Nuestro cuerpo y nuestra mente encuentran la forma de exigirnos una pausa. A veces con enfermedades, a veces con bajones de ánimo, con insomnio o simplemente con esa sensación de estar rebasados. Y es ahí cuando entendemos que no podemos sostener a nadie si no nos sostenemos primero a nosotros.

El autocuidado no es egoísmo, es una forma de amor (propio y colectivo)

Cuidarte no es huir de tus responsabilidades, es honrar tu energía. Es entender que no podemos dar lo que no tenemos, y que estar bien no es negociable si queremos construir algo que valga la pena.

No se trata de lujos, ni de rituales complicados. A veces basta con volver a lo básico: descansar bien, comer con calma, moverte un poco, darte espacio para respirar, decir que no cuando ya no puedes más.

Cosas que desgastan (y que podrías dejar de hacer hoy)

  1. Postergar el descanso: creer que después vas a recuperar ese sueño atrasado es una trampa.
  2. Confundir hacer mucho con valer más: no somos máquinas de producir.
  3. Dejar lo básico para después: comer, dormir, moverte… eso también es prioridad.
  4. Sentirte culpable por cuidarte: no es egoísmo, es responsabilidad contigo y con los demás.
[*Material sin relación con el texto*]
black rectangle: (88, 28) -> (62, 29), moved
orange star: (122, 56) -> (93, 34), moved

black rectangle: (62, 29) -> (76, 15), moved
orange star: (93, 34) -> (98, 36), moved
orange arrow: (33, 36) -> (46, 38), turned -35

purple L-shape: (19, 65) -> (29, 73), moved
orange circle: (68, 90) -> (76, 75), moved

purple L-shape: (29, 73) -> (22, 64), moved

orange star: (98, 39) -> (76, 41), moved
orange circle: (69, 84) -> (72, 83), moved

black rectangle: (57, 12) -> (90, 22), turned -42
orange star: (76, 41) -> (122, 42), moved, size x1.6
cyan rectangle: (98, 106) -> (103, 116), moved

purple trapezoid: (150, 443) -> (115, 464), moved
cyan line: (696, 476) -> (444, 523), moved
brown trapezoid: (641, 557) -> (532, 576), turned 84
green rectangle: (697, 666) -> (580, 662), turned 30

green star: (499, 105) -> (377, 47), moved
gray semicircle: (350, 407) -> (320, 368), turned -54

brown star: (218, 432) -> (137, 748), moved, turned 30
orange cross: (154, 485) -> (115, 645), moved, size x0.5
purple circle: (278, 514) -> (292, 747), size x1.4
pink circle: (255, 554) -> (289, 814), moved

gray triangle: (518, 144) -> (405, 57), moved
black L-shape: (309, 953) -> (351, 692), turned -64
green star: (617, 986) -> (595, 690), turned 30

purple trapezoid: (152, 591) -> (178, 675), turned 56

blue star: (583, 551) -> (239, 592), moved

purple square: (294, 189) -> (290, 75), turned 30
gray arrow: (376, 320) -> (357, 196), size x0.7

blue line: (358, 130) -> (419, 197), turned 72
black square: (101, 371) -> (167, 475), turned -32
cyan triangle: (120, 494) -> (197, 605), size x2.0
Reconocer esto ya es un paso enorme. El siguiente, es actuar distinto, aunque sea poquito a poquito.

Cuidarte también es una forma de resistir

Vivimos en un mundo que premia la prisa y el cansancio. Por eso, cuidarte también es una decisión política. Es decir “yo también importo”, aunque allá afuera todo diga lo contrario. Y cuando partimos de ese lugar, es más fácil sembrar una vida más sostenible para nosotros y para los demás.

¿Hace cuánto no te regalas un momento para ti, sin culpa? Hoy puede ser un buen día para empezar.